Each line of the records that holds "chat" should be shown in full.

Records drawn from a dataset:
-*-

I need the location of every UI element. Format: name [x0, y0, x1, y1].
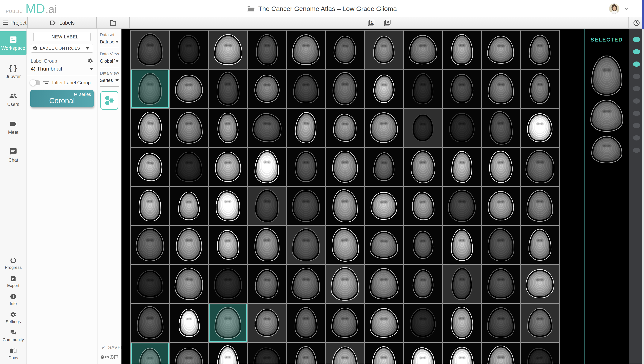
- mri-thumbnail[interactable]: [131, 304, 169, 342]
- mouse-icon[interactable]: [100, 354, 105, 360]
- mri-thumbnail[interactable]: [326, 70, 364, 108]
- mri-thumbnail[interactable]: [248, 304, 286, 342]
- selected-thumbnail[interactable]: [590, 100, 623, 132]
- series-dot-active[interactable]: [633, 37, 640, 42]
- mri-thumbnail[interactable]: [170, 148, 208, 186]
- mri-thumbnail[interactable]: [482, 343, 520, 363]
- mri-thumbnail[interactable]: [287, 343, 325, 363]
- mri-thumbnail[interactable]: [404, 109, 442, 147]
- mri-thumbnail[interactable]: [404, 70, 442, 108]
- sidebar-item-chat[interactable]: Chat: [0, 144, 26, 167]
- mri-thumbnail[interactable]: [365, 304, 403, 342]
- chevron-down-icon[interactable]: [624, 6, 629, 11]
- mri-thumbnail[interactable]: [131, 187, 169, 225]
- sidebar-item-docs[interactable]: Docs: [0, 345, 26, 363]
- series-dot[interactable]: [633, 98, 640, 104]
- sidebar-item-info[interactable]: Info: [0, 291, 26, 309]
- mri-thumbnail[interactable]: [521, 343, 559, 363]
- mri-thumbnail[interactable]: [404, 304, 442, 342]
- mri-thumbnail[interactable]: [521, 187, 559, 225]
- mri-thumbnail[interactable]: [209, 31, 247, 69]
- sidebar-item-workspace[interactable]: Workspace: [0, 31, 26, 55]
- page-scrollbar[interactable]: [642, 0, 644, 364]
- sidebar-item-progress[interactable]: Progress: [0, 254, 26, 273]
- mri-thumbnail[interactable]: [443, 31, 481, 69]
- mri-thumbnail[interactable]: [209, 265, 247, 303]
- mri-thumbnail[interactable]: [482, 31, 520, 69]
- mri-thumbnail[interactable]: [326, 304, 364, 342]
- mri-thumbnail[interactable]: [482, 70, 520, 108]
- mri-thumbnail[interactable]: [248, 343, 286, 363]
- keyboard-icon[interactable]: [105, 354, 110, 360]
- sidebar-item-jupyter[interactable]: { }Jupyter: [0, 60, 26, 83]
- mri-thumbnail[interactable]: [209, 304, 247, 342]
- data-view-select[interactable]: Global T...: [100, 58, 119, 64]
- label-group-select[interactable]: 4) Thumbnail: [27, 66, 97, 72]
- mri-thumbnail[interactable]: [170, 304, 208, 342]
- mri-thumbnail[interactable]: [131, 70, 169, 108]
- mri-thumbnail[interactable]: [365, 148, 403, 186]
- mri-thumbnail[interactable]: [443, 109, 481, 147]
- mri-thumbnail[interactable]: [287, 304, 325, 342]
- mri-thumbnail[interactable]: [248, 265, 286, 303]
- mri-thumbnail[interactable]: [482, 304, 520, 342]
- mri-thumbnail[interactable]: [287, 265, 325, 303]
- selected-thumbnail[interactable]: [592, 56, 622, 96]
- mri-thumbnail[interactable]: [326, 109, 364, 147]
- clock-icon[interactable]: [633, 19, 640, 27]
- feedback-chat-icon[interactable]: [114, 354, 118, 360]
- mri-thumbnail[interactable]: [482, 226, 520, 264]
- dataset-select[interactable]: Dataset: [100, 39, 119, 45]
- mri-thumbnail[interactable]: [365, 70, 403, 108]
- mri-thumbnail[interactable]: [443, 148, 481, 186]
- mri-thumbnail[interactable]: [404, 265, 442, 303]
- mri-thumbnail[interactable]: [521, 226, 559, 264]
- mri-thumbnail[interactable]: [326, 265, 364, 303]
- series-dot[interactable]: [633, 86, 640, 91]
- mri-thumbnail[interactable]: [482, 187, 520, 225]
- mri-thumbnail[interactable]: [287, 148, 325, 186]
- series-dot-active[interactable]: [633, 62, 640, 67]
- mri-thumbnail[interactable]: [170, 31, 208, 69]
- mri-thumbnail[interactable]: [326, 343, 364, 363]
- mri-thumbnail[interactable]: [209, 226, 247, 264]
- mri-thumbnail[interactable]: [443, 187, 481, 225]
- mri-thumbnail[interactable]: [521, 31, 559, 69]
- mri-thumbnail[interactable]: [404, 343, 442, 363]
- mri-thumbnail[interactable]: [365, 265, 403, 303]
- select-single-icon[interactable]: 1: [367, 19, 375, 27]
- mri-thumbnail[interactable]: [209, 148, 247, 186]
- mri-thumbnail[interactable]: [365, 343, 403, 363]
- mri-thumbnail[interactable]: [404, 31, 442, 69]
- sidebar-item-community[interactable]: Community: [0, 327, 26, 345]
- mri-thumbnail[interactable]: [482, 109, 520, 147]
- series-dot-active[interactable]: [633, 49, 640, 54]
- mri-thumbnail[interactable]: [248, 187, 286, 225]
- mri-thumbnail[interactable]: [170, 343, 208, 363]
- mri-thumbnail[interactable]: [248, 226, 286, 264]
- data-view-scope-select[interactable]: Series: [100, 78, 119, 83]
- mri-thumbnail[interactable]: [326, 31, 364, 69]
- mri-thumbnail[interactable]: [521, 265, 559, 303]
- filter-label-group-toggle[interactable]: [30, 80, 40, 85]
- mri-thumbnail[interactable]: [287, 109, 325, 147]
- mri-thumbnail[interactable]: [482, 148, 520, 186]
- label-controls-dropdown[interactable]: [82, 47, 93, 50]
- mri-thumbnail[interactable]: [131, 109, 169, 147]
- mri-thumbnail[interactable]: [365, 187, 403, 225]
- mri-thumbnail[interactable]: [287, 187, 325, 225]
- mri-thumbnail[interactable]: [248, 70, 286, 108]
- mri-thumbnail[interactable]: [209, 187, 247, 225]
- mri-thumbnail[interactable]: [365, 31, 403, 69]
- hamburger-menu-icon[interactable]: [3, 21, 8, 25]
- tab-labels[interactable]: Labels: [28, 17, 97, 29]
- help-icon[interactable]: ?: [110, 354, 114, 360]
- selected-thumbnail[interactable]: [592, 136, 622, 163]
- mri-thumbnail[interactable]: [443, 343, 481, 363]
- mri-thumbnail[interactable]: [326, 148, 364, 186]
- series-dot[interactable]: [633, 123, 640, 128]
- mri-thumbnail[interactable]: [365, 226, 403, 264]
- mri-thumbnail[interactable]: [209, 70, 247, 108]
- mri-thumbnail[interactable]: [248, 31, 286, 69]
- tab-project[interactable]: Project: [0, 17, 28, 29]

-*-

Result of this task —
- sidebar-item-chat[interactable]: Chat: [0, 144, 26, 167]
- feedback-chat-icon[interactable]: [114, 354, 118, 360]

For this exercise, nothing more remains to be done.